I didn't say it was universal. It is _now_ , obviously, but I was talking
about __before__ it was even commonplace.

> _And a byte never meant 8 bits, that 's an octet._

I know. I was the one who raised the point about the differing sizes of byte.
;)

> _ASCII definitely was - and is - a very useful standard, but it does not
> have the place in history that you assign to it._

On that we'll have to agree to disagree. But from what I do remember of early
computing systems, it was a bitch working with systems that weren't ASCII
compatible. So I'm immensely grateful regardless of it's place in history.
However your experience might differ.

> _In the world of micro-computing it was generally the standard (UNIX, the PC
> and the various minicomputers also really helped). But its limitations were
> apparent very soon after its introduction and almost every manufacturer had
> their own uses for higher order and some control characters._

Indeed but most of them were still ASCII compatible. Without ASCII there
wouldn't have even been a compatible way to share text.

> _Systems with 6 or 7 bits to a byte would not be 'massively incompatible'
> they functioned quite well with their own software and data encodings. That
> those were non-standard didn't matter much until you tried to import data
> from another computer or export data to another computer made by a different
> manufacturer._

That's oxymoronic. You literally just argued that differing bits wouldn't make
systems incompatible with each other because they work fine on their own
systems, they just wouldn't be compatible with other systems. The latter is
literally the definition of "incompatible".

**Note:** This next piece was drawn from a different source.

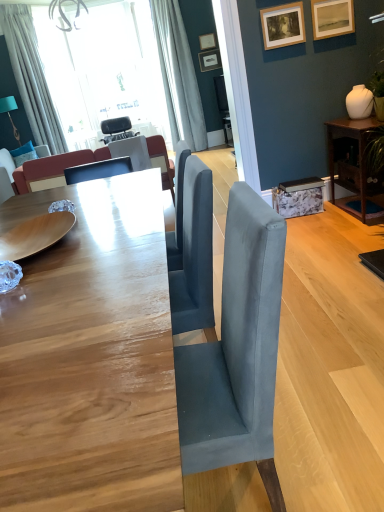 Find the location of `blank space to the left of brown wood table at right, arranged as the second table when ordered from the bottom`. blank space to the left of brown wood table at right, arranged as the second table when ordered from the bottom is located at coordinates (331, 223).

> _Initially, manufacturers would use this as a kind of lock-in mechanism, but
> eventually they realized standardization was useful._

It wasn't really much to do with lock-in mechanisms - or at least not on the
systems I used. It was just that the whole industry was pretty young so there
was a lot of experimentation going on and different engineers with differing
ideas about how to build hardware / write software. Plus the internet didn't
even exist back then - not even ARPNET. So sharing data wasn't something that
needed to happen commonly. From what I recall the biggest issues with
character encodings back then were hardware related (eg teletypes) but the
longevity of some of those computers is what lead to my exposure with them.

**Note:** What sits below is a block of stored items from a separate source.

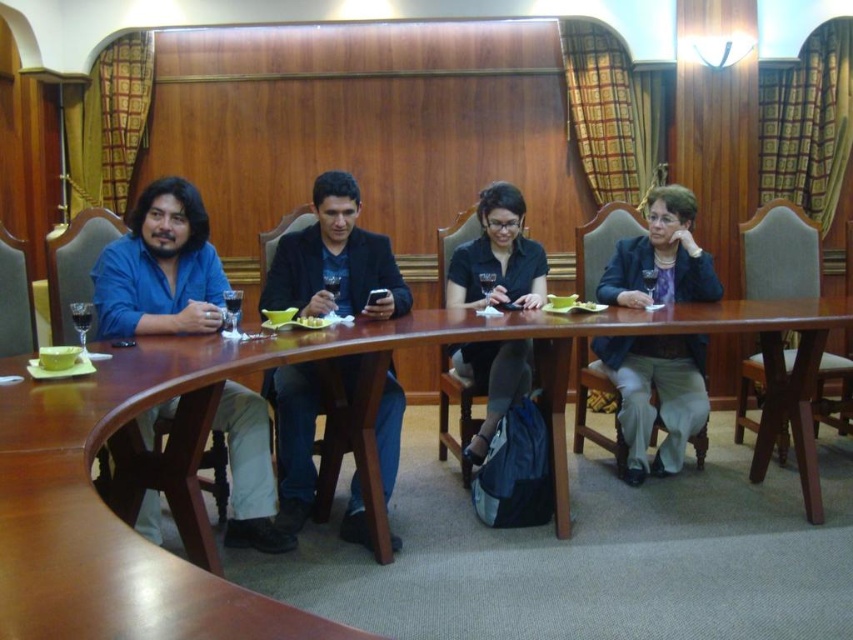 Question: Can you confirm if black matte suit at center is smaller than matte black shirt at center?

Choices:
 (A) no
 (B) yes

Answer: (A)

Question: Estimate the real-world distances between objects in this image. Which object is closer to the blue cotton shirt at left?

Choices:
 (A) matte black shirt at center
 (B) matte blue blazer at right

Answer: (A)

Question: Does blue cotton shirt at left appear under matte blue blazer at right?

Choices:
 (A) no
 (B) yes

Answer: (A)

Question: Which is nearer to the blue cotton shirt at left?

Choices:
 (A) brown wood table at center
 (B) matte black shirt at center
 (C) black matte suit at center

Answer: (C)

Question: Is brown wood table at center to the left of blue cotton shirt at left from the viewer's perspective?

Choices:
 (A) yes
 (B) no

Answer: (B)

Question: Among these objects, which one is nearest to the camera?

Choices:
 (A) blue cotton shirt at left
 (B) brown wood table at center
 (C) matte black shirt at center
 (D) black matte suit at center

Answer: (B)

> _Finally we 've reached the point where we can drop ASCII with all its warts
> and move to UNICODE, as much as ASCII was a 'beautiful piece of design' it
> was also very much English centric to the exclusion of much of the rest of
> the world (a neat reflection of both the balance of power and the location
> of the vast majority of computing infrastructure for a long time). If you
> lived in a non-English speaking country ASCII was something you had to work
> with, but probably not something that you thought of as elegant or
> beautiful._

I use Unicode exclusively these days. With Unicode you have the best of both
worlds - ASCII support for interacting with any legacy systems (ASCII
character codes are still used heavily on Linux by the way - since the
terminal is just a pseudo-teletype) while having the extended characters for
international support. Though I don't agree with all of the characters that
have been added to Unicode, I do agree with your point that ASCII wasn't
nearly enough to meet the needs for non-English users. Given the era though,
it was still an impressive and much needed standard.

A side question: is there a reason you capitalise Unicode?

------
bogomipz
Interesting I had no idea about this passage:

>"In September of 1975 the company introduced the IBM 5100, their first
“portable” computer. (“Portable” meant that it weighed just 55 pounds and you
could buy a special travel case to lug it around in.)"

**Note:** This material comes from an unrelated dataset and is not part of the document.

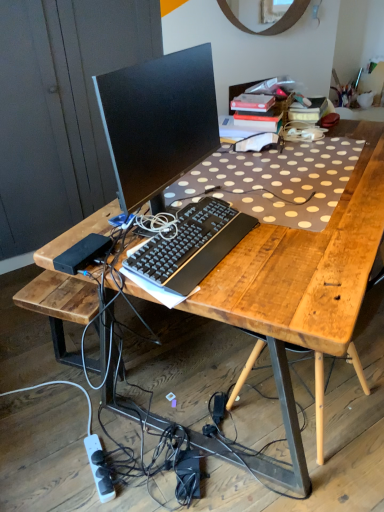 Find the location of a particular element. The image size is (384, 512). vacant space that is in between wooden at right and white plastic power strip at lower left is located at coordinates (183, 438).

6 years later the "luggable" from Compaq became a real thorn in IBMs side. If
you enjoy this type of computer history I highly recommend watching "Silicon
Cowboys" a documentary about the rise of Compaq but also a bit about the
history of the IBM PC and "clones". It's pretty fascinating and it's available
on Netflix as well as free on Youtube:

[https://www.youtube.com/watch?v=oylmFdZswCM](https://www.youtube.com/watch?v=oylmFdZswCM)

------
amelius
Computing was more fun when hardware and software were separated.
Unfortunately the trend is now going in the opposite direction.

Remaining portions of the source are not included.